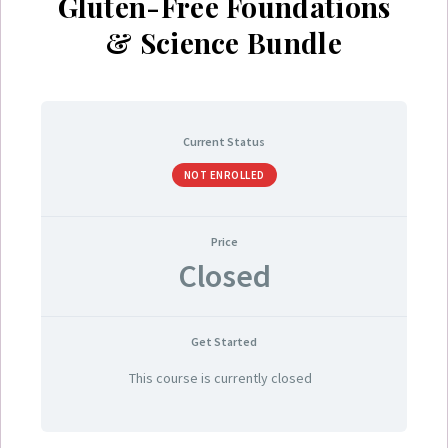
Gluten-Free Foundations
& Science Bundle
Current Status
NOT ENROLLED
Price
Closed
Get Started
This course is currently closed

The problem: Pictures are to be omitted; otherwise, write out the data exactly as it appears.

Answer:
Gluten-Free Foundations
& Science Bundle
Current Status
NOT ENROLLED
Price
Closed
Get Started
This course is currently closed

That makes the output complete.